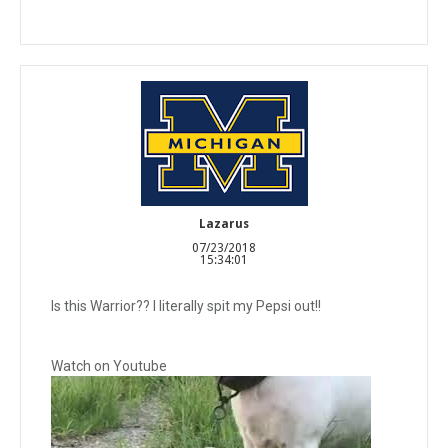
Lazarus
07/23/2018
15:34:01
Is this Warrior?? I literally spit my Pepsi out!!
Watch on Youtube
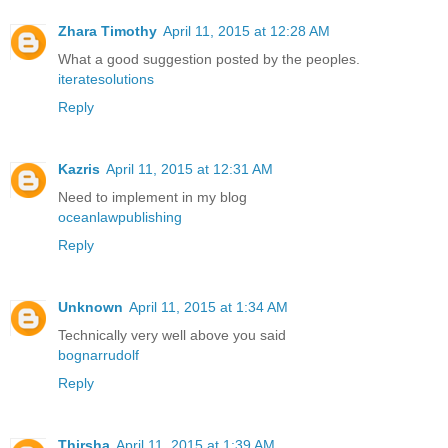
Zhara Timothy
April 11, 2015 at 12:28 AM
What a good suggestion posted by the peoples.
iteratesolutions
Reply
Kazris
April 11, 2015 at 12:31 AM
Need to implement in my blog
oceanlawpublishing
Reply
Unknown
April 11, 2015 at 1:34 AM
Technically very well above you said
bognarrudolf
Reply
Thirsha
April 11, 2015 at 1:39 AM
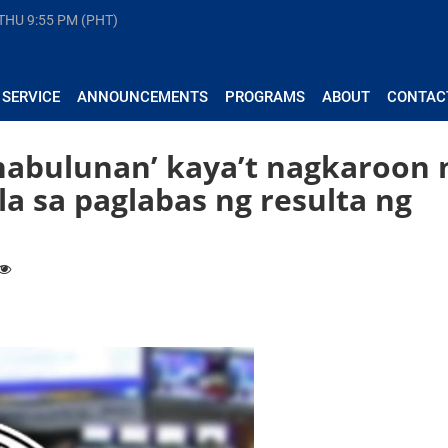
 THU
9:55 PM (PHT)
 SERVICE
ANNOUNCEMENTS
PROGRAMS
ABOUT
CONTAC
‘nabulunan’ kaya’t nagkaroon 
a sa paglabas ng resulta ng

········

Of the lines above, copy each that contains "April".

April 11, 2015 at 12:28 AM
April 11, 2015 at 12:31 AM
April 11, 2015 at 1:34 AM
April 11, 2015 at 1:39 AM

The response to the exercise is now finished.